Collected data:
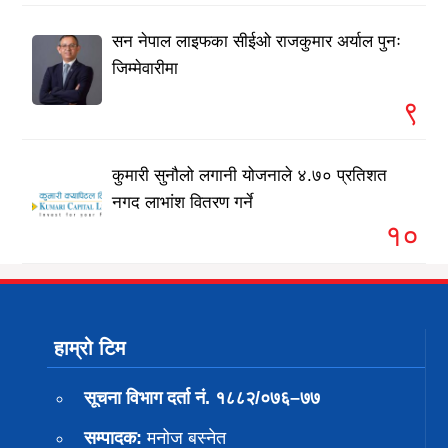
सन नेपाल लाइफका सीईओ राजकुमार अर्याल पुनः
जिम्मेवारीमा
९
कुमारी सुनौलो लगानी योजनाले ४.७० प्रतिशत
नगद लाभांश वितरण गर्ने
१०
हाम्रो टिम
सूचना विभाग दर्ता नं. १८८२/०७६–७७
सम्पादक:
मनोज बस्नेत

Task brief ▸
What you output must match the data exactly, apart from the pictures, which are left out.

Your response ▸
सन नेपाल लाइफका सीईओ राजकुमार अर्याल पुनः
जिम्मेवारीमा
९
कुमारी सुनौलो लगानी योजनाले ४.७० प्रतिशत
नगद लाभांश वितरण गर्ने
१०
हाम्रो टिम
सूचना विभाग दर्ता नं. १८८२/०७६–७७
सम्पादक:
मनोज बस्नेत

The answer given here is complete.